2022-07-28 12:44 aktualizacja: 2022-07-28, 12:50
Dynamo Kijów pokonało Fenerbahce Stambuł Fot. Sedat Suna/PAP/EPA
Dynamo Kijów pokonało Fenerbahce Stambuł Fot. Sedat Suna/PAP/EPA
"Na boisku wszystko zgodnie z planem, ale zachowanie kibiców skandujących nazwisko Putina godne ubolewania" - podkreślił trener Dynama Kijów Mircea Lucescu po meczu Ligi Mistrzów, w którym jego piłkarze pokonali w Stambule Fenerbahce po dogrywce 2:1 i awansowali do trzeciej rundy kwalifikacji.

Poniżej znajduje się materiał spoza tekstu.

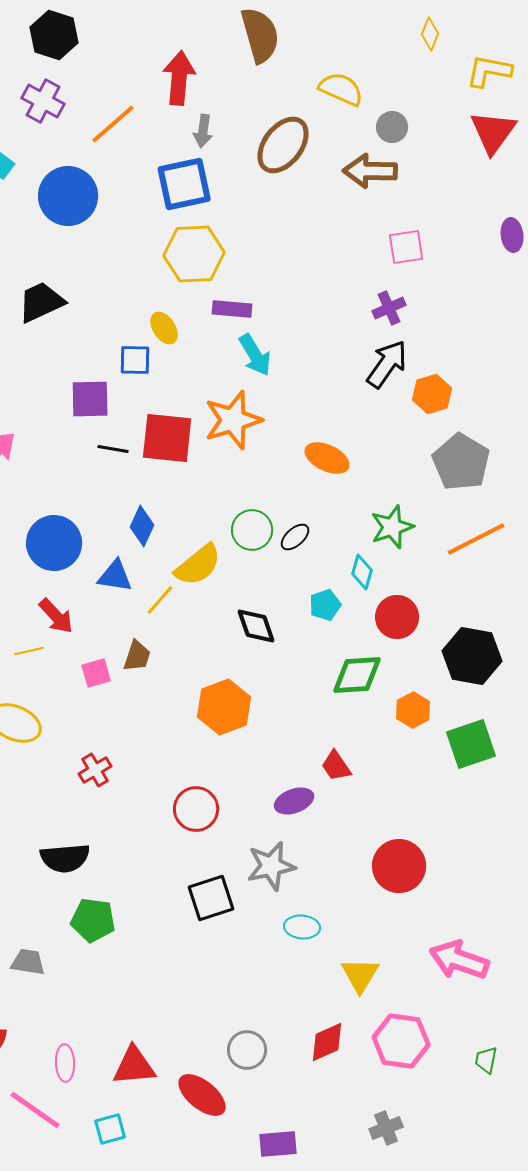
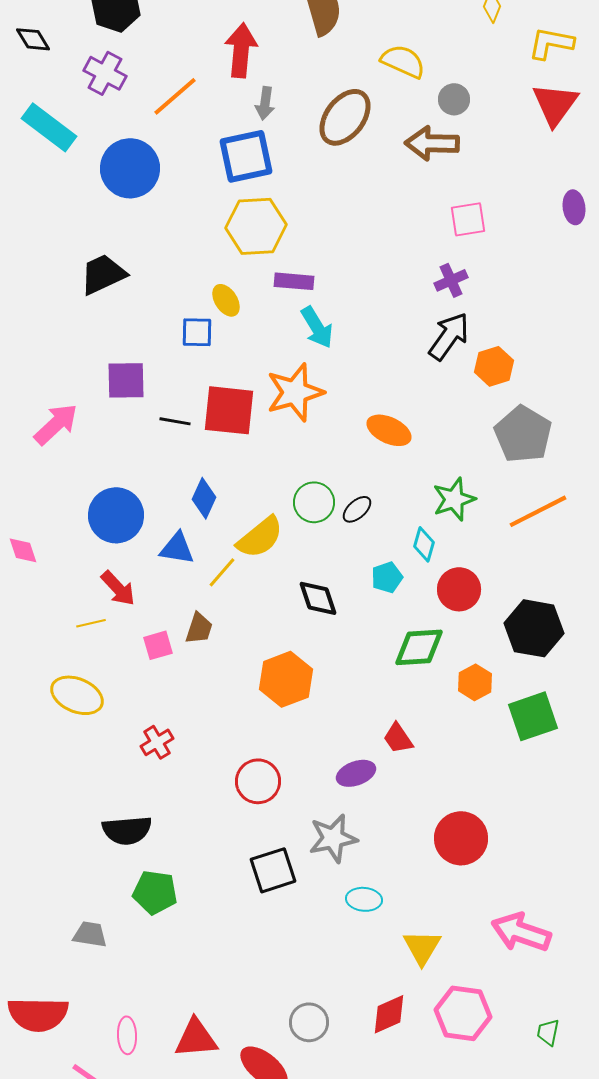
purple square: (90, 399) -> (126, 380), moved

Doświadczony rumuński szkoleniowiec, który w piątek skończy 77 lat, długo jest związany z Ukrainą, gdyż 2004-16 prowadził Szachtar Donieck, a od 2020 roku trenuje Dynamo. Ma jednak za sobą też spory staż w Turcji - po dwa lata w Besiktasie Stambuł, Galatasaray Stambuł i reprezentacji oraz roczny epizod w Zenice St. Petersburg. Nie krył jednak oburzenia z powodu zachowania tureckich kibiców.

"Tego nie braliśmy pod uwagę. To było godne ubolewania. Nie sądziłem, że spotka nas coś takiego" - przyznał Lucescu, który na znak protestu nie przyszedł na pomeczową konferencję prasową.

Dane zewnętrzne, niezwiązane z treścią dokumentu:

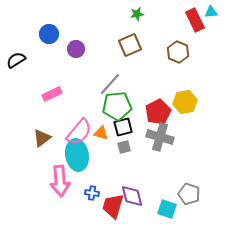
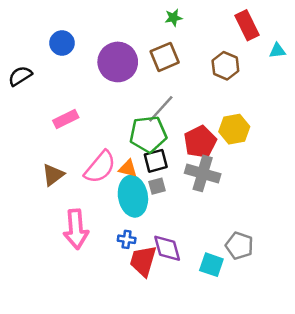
cyan triangle: (211, 12) -> (277, 51), moved
purple circle: (76, 49) -> (118, 62), moved, size x1.8
gray line: (110, 84) -> (161, 109), moved
cyan ellipse: (77, 155) -> (133, 196), moved
blue cross: (92, 193) -> (127, 239), moved

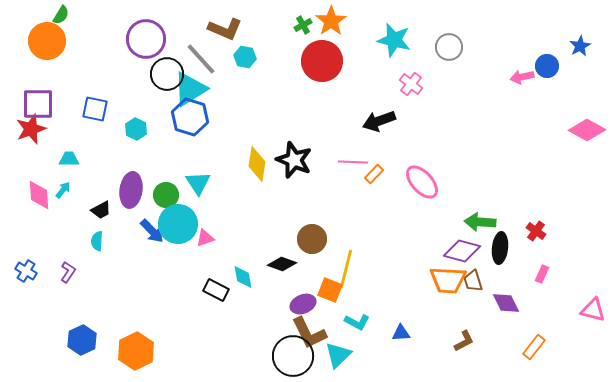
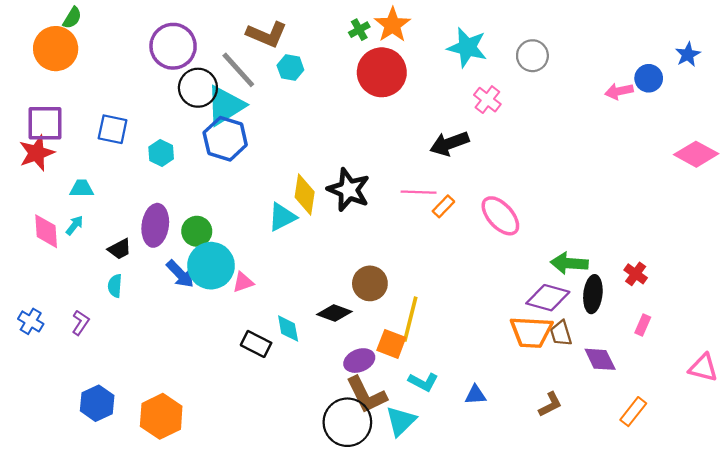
cyan triangle: (198, 183) -> (282, 217), moved, turned 36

Okrzyki "Putin, Putin" rozległy się, gdy w 57. minucie Witalij Bujalski zdobył pierwszego gola dla gości. Do incydentu nie odniósł się portugalski trener Fenerbahce Jorge Jesus, ale był on szeroko komentowany w mediach społecznościowych, gdzie wielu sympatyków tureckiej drużyny przepraszało Ukraińców za to, co ich spotkało.

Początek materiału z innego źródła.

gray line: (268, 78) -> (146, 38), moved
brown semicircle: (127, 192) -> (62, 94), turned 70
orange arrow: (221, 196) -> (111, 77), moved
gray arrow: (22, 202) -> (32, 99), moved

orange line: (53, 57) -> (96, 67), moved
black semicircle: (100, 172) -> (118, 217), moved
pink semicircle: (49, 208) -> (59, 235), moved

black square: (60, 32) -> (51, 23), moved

Dynamo zwyciężyło po dogrywce 2:1 i wobec remisu w pierwszym meczu 0:0 awansowało do trzeciej rundy kwalifikacji, w której zmierzy się z Sturmem Graz.

W roli gospodarza 16-krotny mistrz Ukrainy Fenerbahce podjął w Łodzi na stadionie ŁKS. Nie ma na razie oficjalnej decyzji, gdzie odbędzie się spotkanie z zespołem austriackim. Klub już wcześniej czynił starania, by móc grać na własnym obiekcie, ale wydaje się to mało prawdopodobne.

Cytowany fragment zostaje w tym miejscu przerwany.